We spent time with a number of people using the service. They told us they like the fact they can call upon staff if they need to and feel secure in the knowledge there are always agency staff in the building.

People we spoke to told us they think staff respect their privacy and dignity, by always calling or knocking on doors before entering. We saw this occur during our visit.

People told us that whilst they have designated times allocated for various tasks, staff are flexible and changes can be made if necessary, so people have some choice.

One person we spoke to has only recently come to live as a tenant. They told us they thought the manager and staff have been very helpful in assisting them to settle into the apartment. "They have been really helpful with all the changes I have gone through".

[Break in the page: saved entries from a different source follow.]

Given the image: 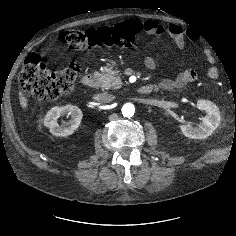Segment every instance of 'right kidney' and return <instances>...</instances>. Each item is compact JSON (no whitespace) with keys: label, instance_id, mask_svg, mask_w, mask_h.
Here are the masks:
<instances>
[{"label":"right kidney","instance_id":"right-kidney-1","mask_svg":"<svg viewBox=\"0 0 236 236\" xmlns=\"http://www.w3.org/2000/svg\"><path fill=\"white\" fill-rule=\"evenodd\" d=\"M64 115L71 116L68 124H58V119ZM82 111L73 105L53 107L44 118V125L49 127L51 134L66 137L73 134L82 120Z\"/></svg>","mask_w":236,"mask_h":236}]
</instances>
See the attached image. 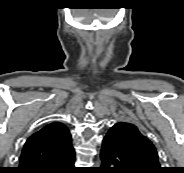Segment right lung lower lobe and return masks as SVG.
Returning a JSON list of instances; mask_svg holds the SVG:
<instances>
[{
    "label": "right lung lower lobe",
    "instance_id": "98d812e1",
    "mask_svg": "<svg viewBox=\"0 0 184 173\" xmlns=\"http://www.w3.org/2000/svg\"><path fill=\"white\" fill-rule=\"evenodd\" d=\"M74 149L66 155L45 162L17 168L16 173H79L74 167Z\"/></svg>",
    "mask_w": 184,
    "mask_h": 173
}]
</instances>
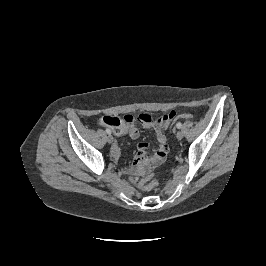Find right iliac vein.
Returning <instances> with one entry per match:
<instances>
[{"label": "right iliac vein", "mask_w": 266, "mask_h": 266, "mask_svg": "<svg viewBox=\"0 0 266 266\" xmlns=\"http://www.w3.org/2000/svg\"><path fill=\"white\" fill-rule=\"evenodd\" d=\"M106 139H107V142H108V143H112V142H113V140H114L113 136H112V135H110V134L107 136V138H106Z\"/></svg>", "instance_id": "1"}]
</instances>
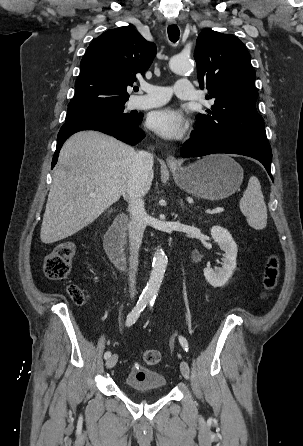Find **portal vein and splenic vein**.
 Wrapping results in <instances>:
<instances>
[{
  "label": "portal vein and splenic vein",
  "instance_id": "obj_1",
  "mask_svg": "<svg viewBox=\"0 0 303 446\" xmlns=\"http://www.w3.org/2000/svg\"><path fill=\"white\" fill-rule=\"evenodd\" d=\"M95 195V193H90V196H94ZM224 211V208L223 207H217V208H215V209H213L212 211H210L209 213L210 214H217V213H221V212H223Z\"/></svg>",
  "mask_w": 303,
  "mask_h": 446
}]
</instances>
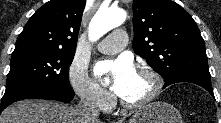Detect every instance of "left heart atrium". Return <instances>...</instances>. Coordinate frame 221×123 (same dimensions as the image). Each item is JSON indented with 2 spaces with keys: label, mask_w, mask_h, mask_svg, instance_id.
<instances>
[{
  "label": "left heart atrium",
  "mask_w": 221,
  "mask_h": 123,
  "mask_svg": "<svg viewBox=\"0 0 221 123\" xmlns=\"http://www.w3.org/2000/svg\"><path fill=\"white\" fill-rule=\"evenodd\" d=\"M94 73L98 77L110 75L112 78V90L117 95H120L128 81L136 73V70L128 58H118L98 63L94 68Z\"/></svg>",
  "instance_id": "39dd6f15"
}]
</instances>
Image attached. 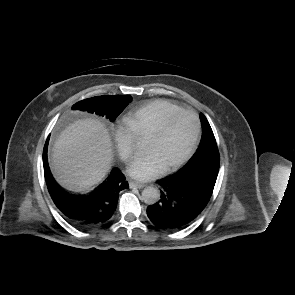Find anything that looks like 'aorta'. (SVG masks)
<instances>
[{"label":"aorta","instance_id":"obj_1","mask_svg":"<svg viewBox=\"0 0 295 295\" xmlns=\"http://www.w3.org/2000/svg\"><path fill=\"white\" fill-rule=\"evenodd\" d=\"M160 198V192L158 189L153 187L144 188L142 191V200L148 204H155Z\"/></svg>","mask_w":295,"mask_h":295}]
</instances>
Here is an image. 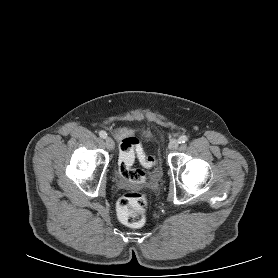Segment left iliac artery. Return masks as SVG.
Wrapping results in <instances>:
<instances>
[{
	"label": "left iliac artery",
	"mask_w": 278,
	"mask_h": 278,
	"mask_svg": "<svg viewBox=\"0 0 278 278\" xmlns=\"http://www.w3.org/2000/svg\"><path fill=\"white\" fill-rule=\"evenodd\" d=\"M187 140H188V137L186 135H182L178 139L179 143H185V142H187Z\"/></svg>",
	"instance_id": "left-iliac-artery-1"
}]
</instances>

People told us they feel they are safe and secure using the service. "I trust the staff totally". People using the service told us staff were very kind and treated them well.

Staff we spoke to told us they have received training in safeguarding people and this is part of the agencies mandatory training programme. They told us they felt confident about using the procedures available to them should they suspect abuse of any kind had taken place.

People we spoke to told us that they are often asked for feedback about the care and treatment they are receiving, "I am often asked about things, and I can fill in a feedback form in my care plan", " We have meetings where we can say things about the service if we want to, some of us do and some never say anything, but I think they listen to us".

Staff told us they gain information about people using the agency formally through records and informally by talking to people. “We talk to people about all sorts of things and they usually like to share things with you".